Boeing 737 Max fix will take additional weeks: FAAtext_fields
Washington: The US' Federal Aviation Administration (FAA) has said that Boeing's 737 MAX jets will remain grounded for weeks as the plane maker is continuing to work on a software fix.
Boeing had said it would submit the fix to the FAA last week, and it had gathered hundreds of industry representatives at its Seattle-area facilities on March 27 to demonstrate the software changes, CNN reported.
But the FAA said on Monday that the company concluded that "additional work" was needed.
"The FAA expects to receive Boeing's final package of its software enhancement over the coming weeks for FAA approval," the agency said in a statement.
"Time is needed for additional work by Boeing as the result of an ongoing review of the 737 MAX Flight Control System to ensure that Boeing has identified and appropriately addressed all pertinent issues."
Boeing acknowledged the new timeline, saying in a statement that the software change would be "completed in the coming weeks". It did not say why the timeline had changed.
"Safety is our first priority, and we will take a thorough and methodical approach to the development and testing of the update to ensure we take the time to get it right," the company said.
An aviation source told CNN that Boeing had discovered "an additional piece to address" in the final review of the new software and that integrating new flight control software on a complex aircraft takes time.
Prior to the discovery, Boeing had expected the new software to be ready within days.
American Airlines said on Monday that it was aware that the MAX "may be further delayed" in returning to service. It has been forced to cancel dozens of flights daily while the planes await a fix.
American operates 24 MAX 8 airplanes and Southwest operates 34. United Airlines operates 14 of the larger 737 MAX 9 jets.
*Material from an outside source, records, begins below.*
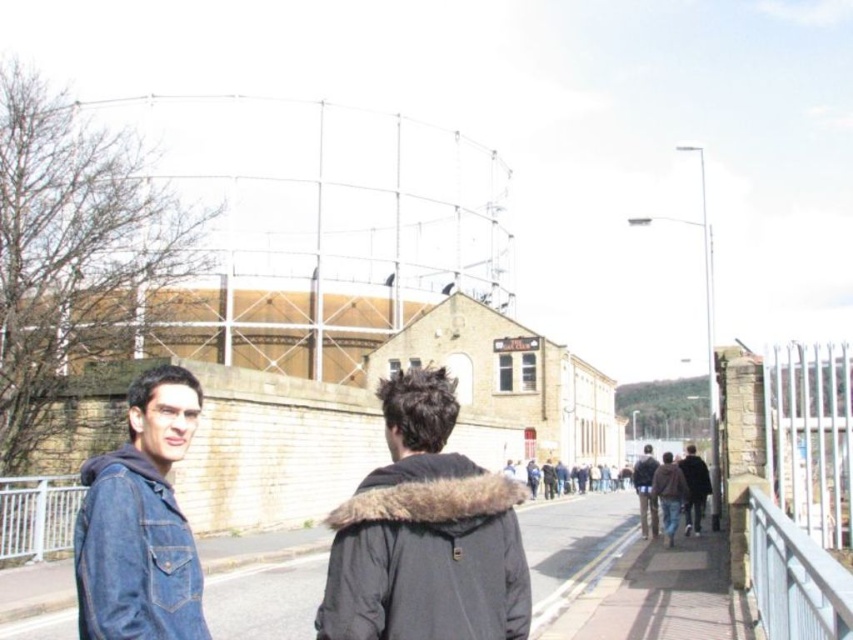 Question: Does smooth concrete pavement at center come behind dark brown leather jacket at right?

Choices:
 (A) yes
 (B) no

Answer: (B)

Question: Which of the following is the closest to the observer?

Choices:
 (A) (628, 522)
 (B) (641, 531)
 (C) (683, 470)
 (D) (366, 557)

Answer: (D)

Question: Is dark brown fur-lined jacket at center thinner than white metal fence at lower left?

Choices:
 (A) no
 (B) yes

Answer: (A)

Question: Which point is closer to the camera taking this photo?

Choices:
 (A) (672, 480)
 (B) (479, 588)

Answer: (B)

Question: Is dark brown fur-lined jacket at center smaller than dark brown fur coat at right?

Choices:
 (A) no
 (B) yes

Answer: (B)

Question: Which of the following is the farthest from the observer?

Choices:
 (A) (761, 556)
 (B) (402, 467)

Answer: (A) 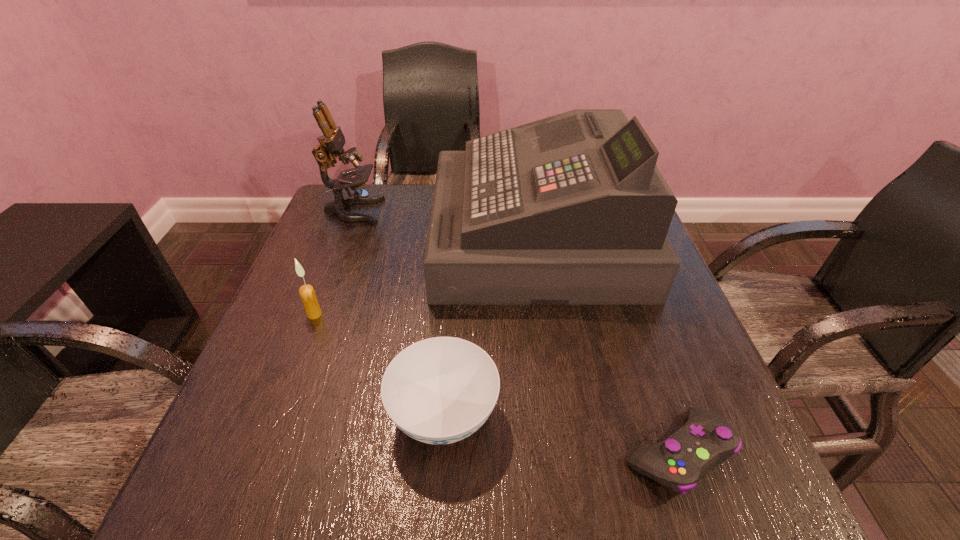 This screenshot has height=540, width=960. I want to click on control that is at the right edge, so click(x=705, y=441).

What are the coordinates of `object at the far left corner` in the screenshot? It's located at (332, 141).

Identify the location of object located in the far right corner section of the desktop. (571, 209).

Where is `object that is at the near right corner`? The image size is (960, 540). object that is at the near right corner is located at coordinates (705, 441).

Locate an element on the screen. vacant space at the far edge is located at coordinates (399, 206).

Where is `vacant region at the left edge of the desktop`? vacant region at the left edge of the desktop is located at coordinates (310, 342).

In the image, there is a desktop. Find the location of `free space at the right edge`. free space at the right edge is located at coordinates (700, 382).

Locate an element on the screen. This screenshot has height=540, width=960. blank space at the far left corner of the desktop is located at coordinates (383, 209).

Where is `blank region between the shortest object and the fourth tallest object`? blank region between the shortest object and the fourth tallest object is located at coordinates (560, 434).

The width and height of the screenshot is (960, 540). I want to click on empty location between the third shortest object and the microscope, so click(334, 263). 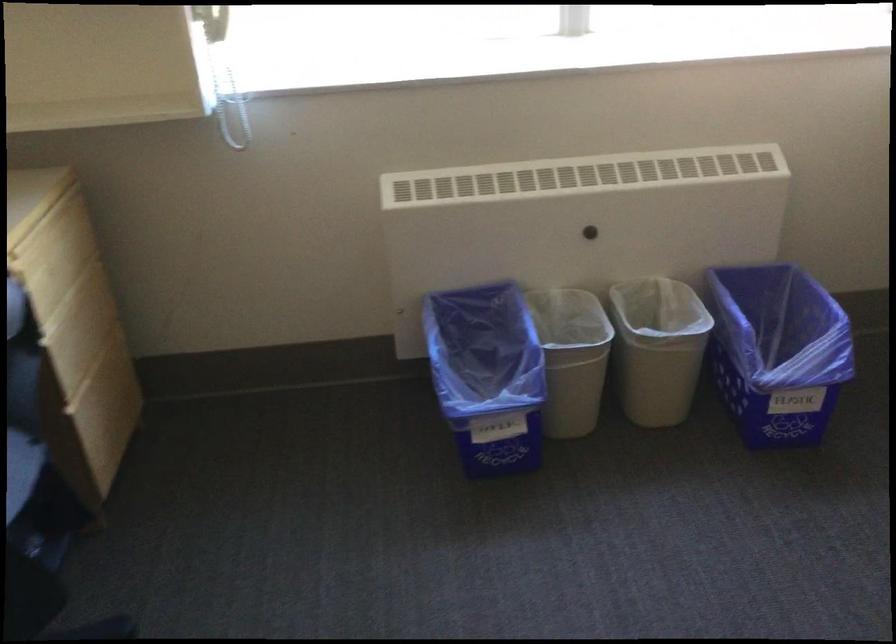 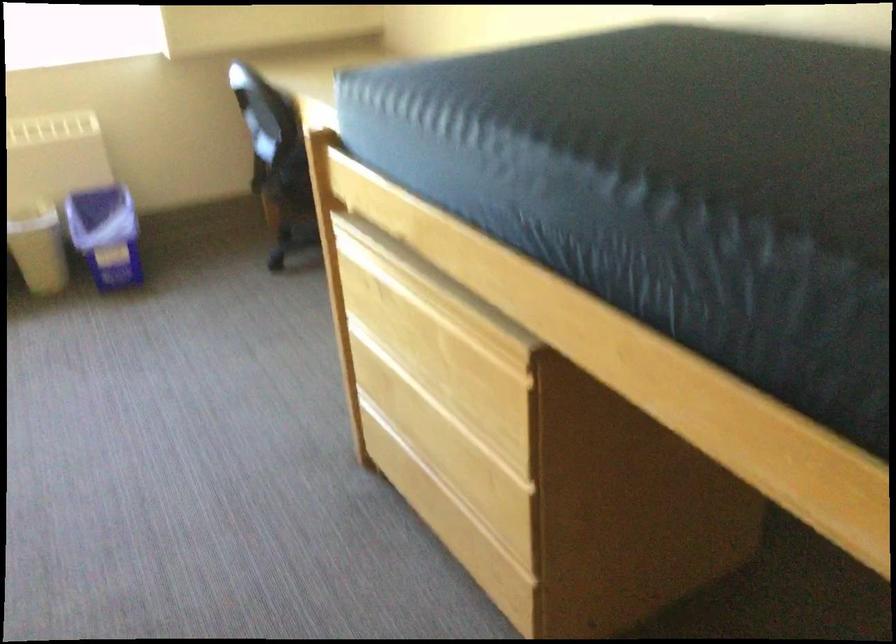 Which direction would the cameraman need to move to produce the second image?

The movement direction of the cameraman is right, backward. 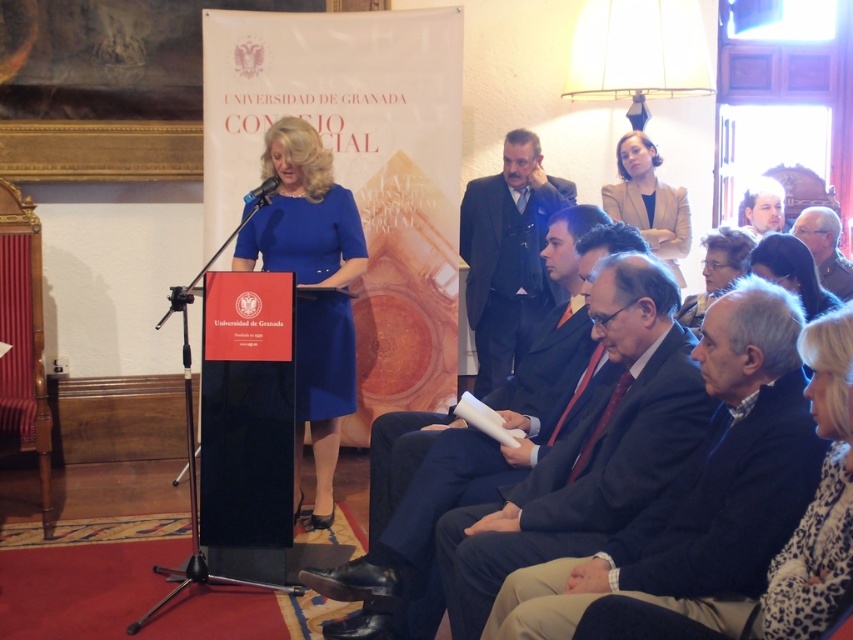 Question: Is dark suit at center to the left of dark brown fur coat at lower right from the viewer's perspective?

Choices:
 (A) no
 (B) yes

Answer: (B)

Question: Which point is closer to the camera?

Choices:
 (A) (827, 208)
 (B) (448, 499)
 (C) (807, 310)
 (D) (695, 326)

Answer: (B)

Question: Which of these objects is positioned farthest from the dark gray suit at lower right?

Choices:
 (A) gray fabric jacket at upper right
 (B) dark brown fur coat at lower right
 (C) dark gray suit at center
 (D) light beige blazer at upper right

Answer: (D)

Question: Is dark suit at center wider than blue fabric dress at center?

Choices:
 (A) no
 (B) yes

Answer: (B)

Question: Which point is closer to the camera?

Choices:
 (A) dark gray suit at center
 (B) matte black hair at upper center

Answer: (B)

Question: Can you confirm if dark gray suit at lower right is positioned below light brown hair at upper right?

Choices:
 (A) no
 (B) yes

Answer: (B)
The FAA followed other countries' aviation authorities in grounding the MAX on March 13 following the second crash in less than five months.
The agency said it had reviewed satellite data and physical evidence that showed similarities between the Lion Air flight that crashed in October and the Ethiopian Airlines flight that crashed in March 13.
A preliminary report on the Ethiopian accident is expected in the coming days.
The FAA also said on Monday that the software changes would require a "rigorous safety review".
"The FAA will not approve the software for installation until the FAA is satisfied with the submission," it added.